The trend towards more user-centric, personalized, and context-aware database systems requires new models and techniques able to provide users with the "right information at the "right time" in the "right place". In doing so, there are three major stages one has to go through, each one raising its own rich set of problems:
- User modeling, where particular user characteristics, interests, preferences, and abilities are identified as critical for the applications of concern and placed within an appropriate framework or model;
- User profiling, where through observations of a user´s behavior or through direct input, a particular profile for a user (or a group/community of users) or the context is created following the structure of the user model of choice;
- Personalization, where the particular profile is used to modify some aspects of the system behavior and user experience.
These three stages may be similarly identified for contextualization and give rise to analogous sets of research problems: context modeling identifies environment features of interest, context profiling "reads" the environment through automatic assessment or direct user input, and contextualization uses the context established to influence the behavior of the system. It should be noted that personalization and contextualization may affect database system functionality at several levels: designing the user interface, enhancing and reformulating the user query, content selection, content sharing, query routing and resource allocation in a distributed database federation, admission control, caching and scheduling, and managing the actual data. Defining metrics and methods for measuring the system´s effectiveness from the user perspective is also very significant. Exploring the possible relations between contextualization and personalization is of particular interest. First, contextualization can be used as a personalization mechanism by viewing a user´s profile as a particular case of context. Alternatively, users may have different, individual or social, profiles depending on the context in which they operate each time.

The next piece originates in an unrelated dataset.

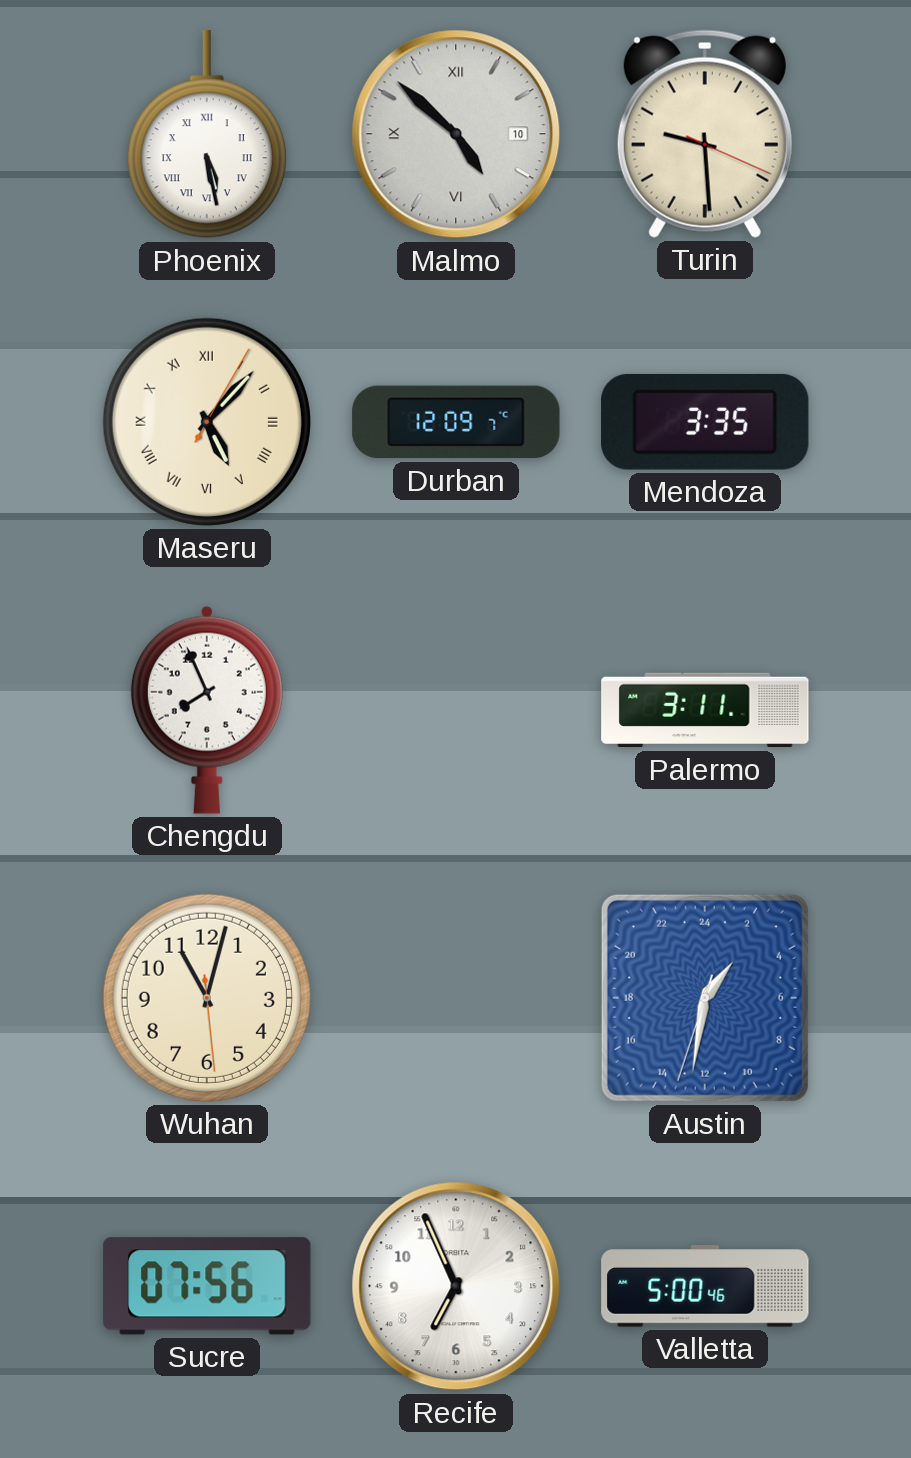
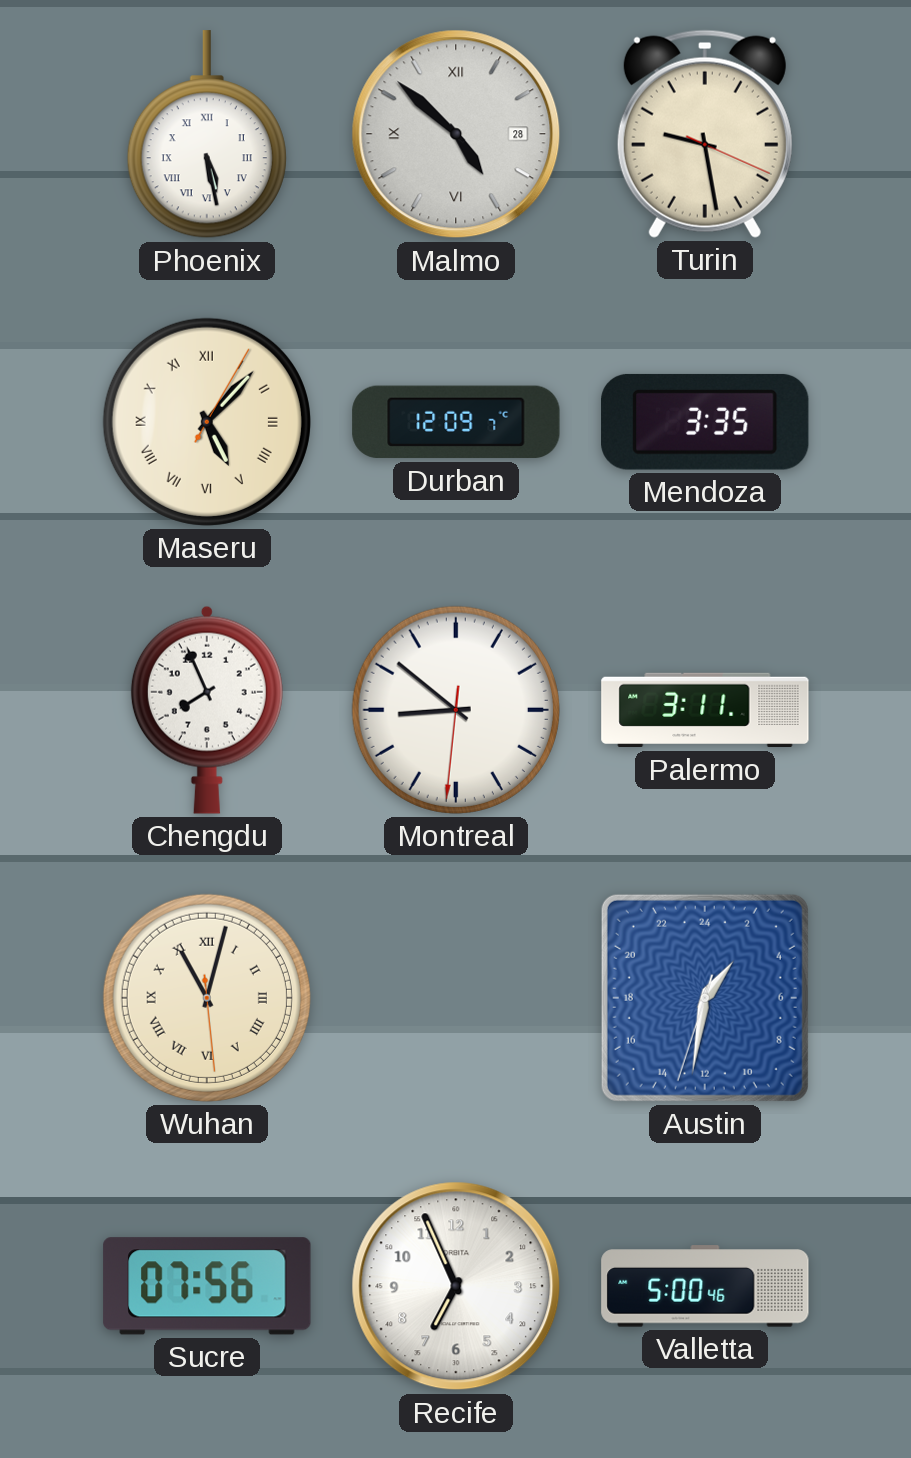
Malmo date: 10 -> 28
Turin: 9:29 -> 9:28
Montreal: none -> 8:51
Wuhan numerals: Arabic -> Roman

The PersDB 2008 workshop aims at providing a forum for presentation of the latest research results, new technology developments, and new applications in the areas of personalized access, profile management, and context awareness in database systems.
Topics
Relevant topics of PersDB 2008 include but are not limited to the following:
- Personal and social databases
- Database user behavior modeling
- Database user preference modeling
- Analyzing database user access patterns
- User profiling and preference elicitation
- Personalized content access
- Community-based data sharing
- Query personalization, publish/subscribe and recommender systems
- Personal ontology modeling and use
- Personal information management
- Adaptive database systems
- User-centric data management and computing
- User-centric admission control and scheduling algorithms
- User-centric query routing
- Architectures for personalized privacy in databases
- Multimodal ubiquitous environments
- Location-based database services
- Context modeling and context identification
- Context-aware, personalized computing in databases
- Context-aware system architectures
- Context-aware user profiling and personalization
- Intelligent browsing and navigation over databases
- Evaluation methodologies and metrics
Contributions may describe original research, practical experiences, novel applications, and evaluation studies.